Begrotingsbehandeling VWS
In dit plenaire debat kwam de zorg in de volle breedte aan de orde. Om de zorgkosten te beteugelen, is ook over preventie gesproken. Zowel in termen van leefstijl (bijvoorbeeld stoppen met roken, meer sporten en bewegen) als in de samenhang tussen gezondheid en sociaal-economische factoren. Meerdere kamerleden roepen het kabinet op om gezondheid en zorg in samenhang te beschouwen. Zoals Wieke Paulusma (D66): “Goede huisvesting en een leven zonder schulden dragen bij aan de fysieke en de mentale gezondheid. Andersom hebben mensen die langdurig in armoede leven een lagere levensverwachting. Zij leven ook korter in goede gezondheid. Samenwerking met andere beleidsvelden is daarin essentieel.” Paulusma noemde het IZA een stap in de goede richting, “met een unieke overstijgende samenwerking tussen het sociaal en het medisch domein en een stevige motivator voor verdere samenwerking in de regio.”

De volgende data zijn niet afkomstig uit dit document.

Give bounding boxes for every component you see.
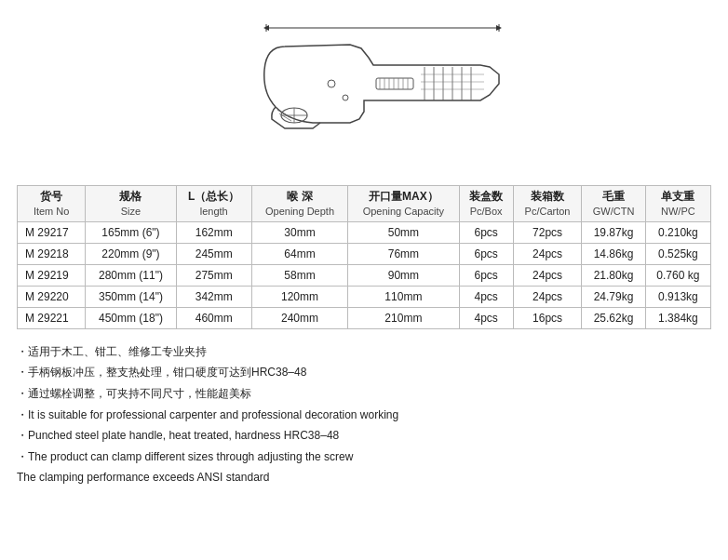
table-header-0: 货号Item No — [18, 186, 86, 222]
feature-item: ・Punched steel plate handle, heat treate… — [17, 426, 711, 447]
table-cell-3-4: 110mm — [348, 286, 459, 307]
table-cell-3-0: M 29220 — [18, 286, 86, 307]
table-cell-2-5: 6pcs — [459, 264, 513, 286]
table-cell-1-5: 6pcs — [459, 243, 513, 264]
table-cell-1-6: 24pcs — [513, 243, 582, 264]
table-cell-2-3: 58mm — [251, 264, 347, 286]
table-header-4: 开口量MAX）Opening Capacity — [348, 186, 459, 222]
page: 货号Item No规格SizeL（总长）length喉 深Opening Dep… — [0, 0, 728, 504]
table-row: M 29221450mm (18")460mm240mm210mm4pcs16p… — [18, 307, 711, 328]
table-cell-2-1: 280mm (11") — [86, 264, 176, 286]
table-row: M 29219280mm (11")275mm58mm90mm6pcs24pcs… — [18, 264, 711, 286]
table-cell-4-7: 25.62kg — [582, 307, 645, 328]
table-header-row: 货号Item No规格SizeL（总长）length喉 深Opening Dep… — [18, 186, 711, 222]
table-cell-2-7: 21.80kg — [582, 264, 645, 286]
table-cell-3-3: 120mm — [251, 286, 347, 307]
table-cell-3-1: 350mm (14") — [86, 286, 176, 307]
table-cell-0-1: 165mm (6") — [86, 221, 176, 243]
diagram-area — [17, 9, 711, 185]
table-cell-1-3: 64mm — [251, 243, 347, 264]
features-section: ・适用于木工、钳工、维修工专业夹持・手柄钢板冲压，整支热处理，钳口硬度可达到HR… — [17, 342, 711, 488]
feature-item: ・手柄钢板冲压，整支热处理，钳口硬度可达到HRC38–48 — [17, 363, 711, 383]
feature-item: ・It is suitable for professional carpent… — [17, 406, 711, 426]
table-header-6: 装箱数Pc/Carton — [513, 186, 582, 222]
feature-item: The clamping performance exceeds ANSI st… — [17, 468, 711, 488]
table-header-8: 单支重NW/PC — [645, 186, 710, 222]
table-row: M 29218220mm (9")245mm64mm76mm6pcs24pcs1… — [18, 243, 711, 264]
table-cell-3-8: 0.913kg — [645, 286, 710, 307]
svg-point-15 — [328, 80, 335, 87]
tool-diagram — [238, 19, 527, 167]
table-cell-1-7: 14.86kg — [582, 243, 645, 264]
feature-item: ・The product can clamp different sizes t… — [17, 447, 711, 468]
svg-point-16 — [343, 95, 348, 100]
table-cell-1-4: 76mm — [348, 243, 459, 264]
spec-table: 货号Item No规格SizeL（总长）length喉 深Opening Dep… — [17, 185, 711, 329]
table-row: M 29220350mm (14")342mm120mm110mm4pcs24p… — [18, 286, 711, 307]
table-cell-0-7: 19.87kg — [582, 221, 645, 243]
table-cell-0-3: 30mm — [251, 221, 347, 243]
table-header-2: L（总长）length — [176, 186, 251, 222]
table-cell-4-8: 1.384kg — [645, 307, 710, 328]
diagram-wrapper — [238, 19, 527, 170]
table-header-3: 喉 深Opening Depth — [251, 186, 347, 222]
table-header-7: 毛重GW/CTN — [582, 186, 645, 222]
table-header-5: 装盒数Pc/Box — [459, 186, 513, 222]
table-cell-0-6: 72pcs — [513, 221, 582, 243]
table-cell-4-1: 450mm (18") — [86, 307, 176, 328]
table-cell-1-2: 245mm — [176, 243, 251, 264]
table-cell-1-8: 0.525kg — [645, 243, 710, 264]
table-cell-3-5: 4pcs — [459, 286, 513, 307]
table-cell-3-2: 342mm — [176, 286, 251, 307]
table-cell-4-3: 240mm — [251, 307, 347, 328]
table-cell-2-8: 0.760 kg — [645, 264, 710, 286]
feature-item: ・通过螺栓调整，可夹持不同尺寸，性能超美标 — [17, 384, 711, 405]
table-cell-3-6: 24pcs — [513, 286, 582, 307]
feature-item: ・适用于木工、钳工、维修工专业夹持 — [17, 342, 711, 363]
table-cell-4-4: 210mm — [348, 307, 459, 328]
table-cell-1-0: M 29218 — [18, 243, 86, 264]
table-cell-4-6: 16pcs — [513, 307, 582, 328]
table-cell-3-7: 24.79kg — [582, 286, 645, 307]
table-header-1: 规格Size — [86, 186, 176, 222]
table-cell-4-2: 460mm — [176, 307, 251, 328]
table-cell-0-5: 6pcs — [459, 221, 513, 243]
table-cell-2-6: 24pcs — [513, 264, 582, 286]
table-cell-4-0: M 29221 — [18, 307, 86, 328]
table-cell-4-5: 4pcs — [459, 307, 513, 328]
table-cell-0-8: 0.210kg — [645, 221, 710, 243]
table-cell-1-1: 220mm (9") — [86, 243, 176, 264]
table-cell-0-0: M 29217 — [18, 221, 86, 243]
table-cell-2-4: 90mm — [348, 264, 459, 286]
table-cell-2-2: 275mm — [176, 264, 251, 286]
table-cell-0-2: 162mm — [176, 221, 251, 243]
table-row: M 29217165mm (6")162mm30mm50mm6pcs72pcs1… — [18, 221, 711, 243]
table-cell-2-0: M 29219 — [18, 264, 86, 286]
table-cell-0-4: 50mm — [348, 221, 459, 243]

Kamerlid Mirjam Bikker (ChristenUnie) wees op onderzoek van de WRR en de Atlas van Afgehaakt Nederland, waaruit blijkt dat gezondheidsverschillen een duidelijke graadmeter zijn van de kloof die er in Nederland is. “Ook sociaal-economisch tikt dat door in je gezondheid”. Wat de financiering betreft, vraagt zij de minister om vaart te maken: “Er is genoeg geld beschikbaar tot en met 2027. Er zijn pilots en experimenten, maar ik denk nog steeds: wat kan er nu al, in plaats van te wachten totdat alle knelpunten bekend zijn? Kan de minister bijvoorbeeld denken aan de verschillende tarieven die er nu zijn, lager voor het eerstelijnsverblijf dan via de Wlz?”

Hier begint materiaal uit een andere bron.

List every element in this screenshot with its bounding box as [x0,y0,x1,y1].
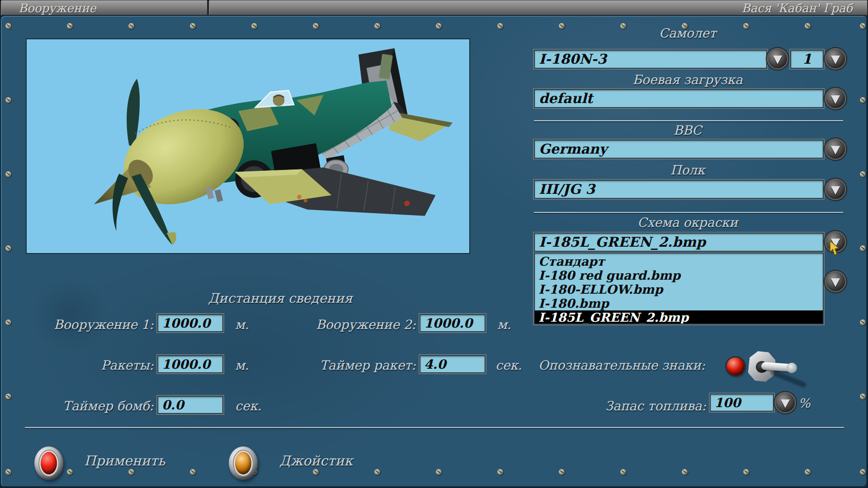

Meerdere kamerleden vroegen aandacht voor de ondersteuning van mantelzorgers. In reactie hierop verwees staatssecretaris Maarten van Ooijen naar zijn kamerbrief van 30 september 2022 over mantelzorg en informele zorg: “Een kernelement uit deze brief is de uitwerking van de sociale basis. De komende tijd zal ik samen met de kernpartners in de sociale basis, zoals de VNG, Mantelzorg NL, Sociaal Werk Nederland en de Vereniging Nederlandse Organisaties Vrijwilligerswerk een aanpak uitwerken.”

Vervolg IZA
Sociaal Werk Nederland houdt de voortgang nauwlettend in de gaten. De intenties zijn goed, maar zoals al aangestipt: nog weinig boter bij de vis. Als minister Kuipers spreekt over integraliteit en onderlinge afstemming, dan gaat het nog vooral over de integraliteit van zorgsectoren en heeft hij nog onvoldoende op het netvlies dat een integrale benadering van zorg én welzijn nodig is. In die zin is de visie van de staatssecretaris concreter. Sociaal Werk Nederland is op een aantal aspecten van uitwerking al nauw betrokken bij de verdere uitwerking van het IZA, met name op het onderdeel van verbeterde afstemming tussen huisartsen, de ggz en het sociaal domein en daarbij de inzet van Welzijn op Recept. Bovendien verkennen wij met de VNG (en Divosa) de mogelijkheid om tot bestuurlijke afstemming te komen voor nadere uitwerking van IZA in de gemeenten. Ten slotte voeren wij gesprekken met zorgverzekeraars met als doel te verkennen of en hoe sociaal werk ook vanuit de zorgverzekeringswet bekostigd kan worden.